Dopesick c'est une histoire vraie palpitante, celle de l'essor incontrôlé d'un anti-douleur, l'Oxycodin. Elle est articulée de façon assez fluide autour de trois timelines pour raconter ce qu'il s'est passé de son apparition à la première condamnation du laboratoire Purdue. Un sujet passionnant, qui convoque la confrontation entre le capitalisme et la santé, et de comment le marketing peut s'emparer du refus de la douleur, notion finalement récente et légitime chez les patients et les médecins.

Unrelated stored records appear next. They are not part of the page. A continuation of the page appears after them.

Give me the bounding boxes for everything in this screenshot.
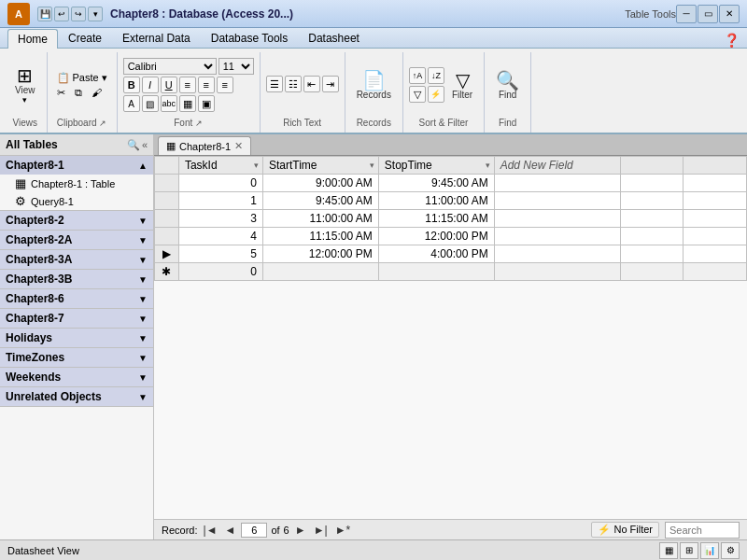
new-row-taskid[interactable]: 0 [178, 263, 262, 281]
sidebar-section-weekends[interactable]: Weekends ▼ [0, 368, 153, 387]
font-family-select[interactable]: Calibri [123, 58, 217, 75]
toggle-filter-button[interactable]: ⚡ [428, 86, 444, 103]
cell-stoptime-0[interactable]: 9:45:00 AM [378, 175, 494, 192]
sidebar-section-header-chapter8-1[interactable]: Chapter8-1 ▲ [0, 156, 153, 175]
tab-close-button[interactable]: ✕ [234, 140, 243, 152]
sort-icon-starttime[interactable]: ▾ [370, 161, 374, 170]
align-right-button[interactable]: ≡ [217, 77, 233, 93]
sidebar-collapse-icon[interactable]: « [142, 139, 148, 151]
view-dropdown-icon[interactable]: ▾ [22, 95, 27, 105]
sort-icon-stoptime[interactable]: ▾ [486, 161, 490, 170]
italic-button[interactable]: I [142, 77, 159, 93]
cell-new-1[interactable] [494, 192, 620, 210]
sidebar-section-unrelated-objects[interactable]: Unrelated Objects ▼ [0, 387, 153, 407]
tab-external-data[interactable]: External Data [112, 28, 201, 48]
paste-dropdown[interactable]: ▾ [102, 72, 107, 84]
sidebar-section-timezones[interactable]: TimeZones ▼ [0, 348, 153, 368]
last-record-button[interactable]: ►| [312, 524, 330, 537]
sidebar-section-holidays[interactable]: Holidays ▼ [0, 329, 153, 348]
design-view-button[interactable]: ⚙ [721, 542, 740, 559]
table-row[interactable]: 0 9:00:00 AM 9:45:00 AM [155, 175, 747, 192]
list-bullet-button[interactable]: ☰ [266, 76, 283, 92]
dropdown-ctrl[interactable]: ▾ [88, 7, 103, 21]
cell-stoptime-2[interactable]: 11:15:00 AM [378, 210, 494, 228]
sidebar-item-chapter8-1-table[interactable]: ▦ Chapter8-1 : Table [0, 175, 153, 192]
records-button[interactable]: 📄 Records [351, 67, 397, 104]
table-row[interactable]: ▶ 5 12:00:00 PM 4:00:00 PM [155, 245, 747, 263]
format2-button[interactable]: abc [161, 95, 177, 112]
prev-record-button[interactable]: ◄ [223, 524, 238, 537]
cell-taskid-4[interactable]: 5 [178, 245, 262, 263]
cell-starttime-1[interactable]: 9:45:00 AM [262, 192, 378, 210]
cell-starttime-3[interactable]: 11:15:00 AM [262, 228, 378, 245]
find-button[interactable]: 🔍 Find [490, 67, 525, 104]
save-ctrl[interactable]: 💾 [37, 7, 52, 21]
pivot-chart-button[interactable]: 📊 [700, 542, 719, 559]
cell-starttime-4[interactable]: 12:00:00 PM [262, 245, 378, 263]
tab-home[interactable]: Home [7, 29, 58, 49]
new-row-newfield[interactable] [494, 263, 620, 281]
cell-new-4[interactable] [494, 245, 620, 263]
col-header-starttime[interactable]: StartTime ▾ [262, 157, 378, 175]
undo-ctrl[interactable]: ↩ [54, 7, 69, 21]
datasheet-view-button[interactable]: ▦ [659, 542, 678, 559]
search-input[interactable] [665, 522, 740, 539]
cell-taskid-1[interactable]: 1 [178, 192, 262, 210]
col-header-new-field[interactable]: Add New Field [494, 157, 620, 175]
col-header-stoptime[interactable]: StopTime ▾ [378, 157, 494, 175]
pivot-table-button[interactable]: ⊞ [680, 542, 698, 559]
copy-button[interactable]: ⧉ [71, 86, 86, 100]
filter-icon-button[interactable]: ▽ [409, 86, 426, 103]
font-expand-icon[interactable]: ↗ [195, 119, 203, 128]
sidebar-search-icon[interactable]: 🔍 [127, 139, 140, 151]
sidebar-item-query8-1[interactable]: ⚙ Query8-1 [0, 192, 153, 210]
tab-database-tools[interactable]: Database Tools [201, 28, 299, 48]
filter-button[interactable]: ▽ Filter [446, 67, 478, 104]
align-center-button[interactable]: ≡ [198, 77, 215, 93]
new-row-starttime[interactable] [262, 263, 378, 281]
sort-asc-button[interactable]: ↑A [409, 67, 426, 84]
help-icon[interactable]: ❓ [724, 33, 740, 48]
clipboard-expand-icon[interactable]: ↗ [99, 119, 106, 128]
indent-button[interactable]: ⇥ [322, 76, 339, 92]
table-new-row[interactable]: ✱ 0 [155, 263, 747, 281]
table-row[interactable]: 1 9:45:00 AM 11:00:00 AM [155, 192, 747, 210]
sidebar-section-chapter8-2[interactable]: Chapter8-2 ▼ [0, 211, 153, 231]
cell-new-0[interactable] [494, 175, 620, 192]
cell-stoptime-1[interactable]: 11:00:00 AM [378, 192, 494, 210]
sidebar-section-chapter8-2a[interactable]: Chapter8-2A ▼ [0, 231, 153, 250]
cell-stoptime-3[interactable]: 12:00:00 PM [378, 228, 494, 245]
minimize-button[interactable]: ─ [676, 5, 697, 23]
sidebar-section-chapter8-7[interactable]: Chapter8-7 ▼ [0, 309, 153, 329]
no-filter-button[interactable]: ⚡ No Filter [591, 522, 659, 538]
close-button[interactable]: ✕ [719, 5, 740, 23]
table-row[interactable]: 4 11:15:00 AM 12:00:00 PM [155, 228, 747, 245]
cut-button[interactable]: ✂ [53, 86, 69, 100]
bold-button[interactable]: B [123, 77, 140, 93]
font-size-select[interactable]: 11 [218, 58, 254, 75]
view-button[interactable]: ⊞ View ▾ [9, 63, 41, 108]
align-left-button[interactable]: ≡ [179, 77, 196, 93]
alt-grid-button[interactable]: ▣ [198, 95, 215, 112]
sidebar-section-chapter8-3b[interactable]: Chapter8-3B ▼ [0, 270, 153, 289]
sort-desc-button[interactable]: ↓Z [428, 67, 444, 84]
tab-create[interactable]: Create [58, 28, 112, 48]
next-record-button[interactable]: ► [293, 524, 308, 537]
current-record-input[interactable] [241, 523, 267, 538]
paste-button[interactable]: 📋 Paste ▾ [53, 71, 111, 85]
tab-chapter8-1[interactable]: ▦ Chapter8-1 ✕ [158, 136, 251, 155]
cell-taskid-2[interactable]: 3 [178, 210, 262, 228]
cell-taskid-3[interactable]: 4 [178, 228, 262, 245]
list-number-button[interactable]: ☷ [285, 76, 302, 92]
tab-datasheet[interactable]: Datasheet [298, 28, 370, 48]
first-record-button[interactable]: |◄ [202, 524, 219, 537]
new-record-button[interactable]: ►* [333, 524, 353, 537]
datasheet-wrapper[interactable]: TaskId ▾ StartTime ▾ StopTime ▾ Add New … [154, 156, 747, 519]
cell-starttime-2[interactable]: 11:00:00 AM [262, 210, 378, 228]
sort-icon-taskid[interactable]: ▾ [254, 161, 259, 170]
redo-ctrl[interactable]: ↪ [71, 7, 86, 21]
cell-starttime-0[interactable]: 9:00:00 AM [262, 175, 378, 192]
restore-button[interactable]: ▭ [698, 5, 718, 23]
cell-new-2[interactable] [494, 210, 620, 228]
table-row[interactable]: 3 11:00:00 AM 11:15:00 AM [155, 210, 747, 228]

En exploitant son sujet sous la forme d'une série chorale façon The Wire, où chaque personnage est là pour illustrer un pan du système qui a permis de transformer ce médicament présenté comme miracle en ce qui est depuis nommé la crise des opioïdes, la mini-série se veut exhaustive et immersive mêlant drame intime et grande Histoire. Le problème est souvent que, avec aussi peu d'épisodes (8), on a pas le temps de développer des psychologies complexes et des backstories de qualité. En résulte donc un certain nombre de personnages-fonctions auxquels on greffe des histoires de couple assez peu passionnantes comme l'assistant du procureur Peter Sarsgaard ou l'agent de la DEA Rosario Dawson. Le plus gênant est sans doute le traitement de la famille Sackler, dirigeants de la firme pharmaceutique dont on peine à justifier l'aveuglement avec crédibilité, le tout un peu maladroitement surligné par le jeu et la voix bizarres du pourtant très bon Michael Stuhlbarg.
Évidemment, l'histoire des petits, des victimes, est plus touchante. Les excellents Michael Keaton et Kaitlyn Dever sont magnifiques et tiennent la série par leurs interprétations de Betsy, une jeune patiente mineure de charbon et de Sam, son médecin de campagne veuf qui tombent dans la dépendance à l'OC. On relève quand même un vrai problème de narration de leurs personnages et notamment une rupture dans la timeline de Sam et Betsy qui oublient de montrer le cœur du problème, le basculement des premières consommations à l'usage compulsif.
Pour ça, pour l'histoire tragique et non terminée de cette crise sanitaire qui ne dit pas son nom, et malgré les défauts cinématographiques dont une photo aussi verdâtre que l'affiche, la série vaut d'être vue et partagée.